[Records from a dataset]
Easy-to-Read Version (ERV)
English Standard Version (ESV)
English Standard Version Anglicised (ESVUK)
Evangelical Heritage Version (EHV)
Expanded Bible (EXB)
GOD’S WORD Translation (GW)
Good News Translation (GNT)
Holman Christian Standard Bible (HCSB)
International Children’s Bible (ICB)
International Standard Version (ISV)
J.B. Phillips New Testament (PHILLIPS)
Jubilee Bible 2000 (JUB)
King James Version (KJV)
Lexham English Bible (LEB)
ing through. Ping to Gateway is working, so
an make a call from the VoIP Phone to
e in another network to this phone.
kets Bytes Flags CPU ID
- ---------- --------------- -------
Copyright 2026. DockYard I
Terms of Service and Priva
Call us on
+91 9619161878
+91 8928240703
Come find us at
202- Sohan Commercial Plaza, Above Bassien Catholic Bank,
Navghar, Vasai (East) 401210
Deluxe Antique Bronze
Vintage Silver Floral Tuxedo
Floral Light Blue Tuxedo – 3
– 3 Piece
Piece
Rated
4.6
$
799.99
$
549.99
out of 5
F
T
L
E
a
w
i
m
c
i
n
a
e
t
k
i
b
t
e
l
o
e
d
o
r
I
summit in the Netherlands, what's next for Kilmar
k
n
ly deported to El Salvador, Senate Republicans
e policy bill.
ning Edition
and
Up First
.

Instructions for the task: Write out exactly those lines running from the line with "202- Sohan Commercial" to the end of the data above, the first and last included.

Written solution:
202- Sohan Commercial Plaza, Above Bassien Catholic Bank,
Navghar, Vasai (East) 401210
Deluxe Antique Bronze
Vintage Silver Floral Tuxedo
Floral Light Blue Tuxedo – 3
– 3 Piece
Piece
Rated
4.6
$
799.99
$
549.99
out of 5
F
T
L
E
a
w
i
m
c
i
n
a
e
t
k
i
b
t
e
l
o
e
d
o
r
I
summit in the Netherlands, what's next for Kilmar
k
n
ly deported to El Salvador, Senate Republicans
e policy bill.
ning Edition
and
Up First
.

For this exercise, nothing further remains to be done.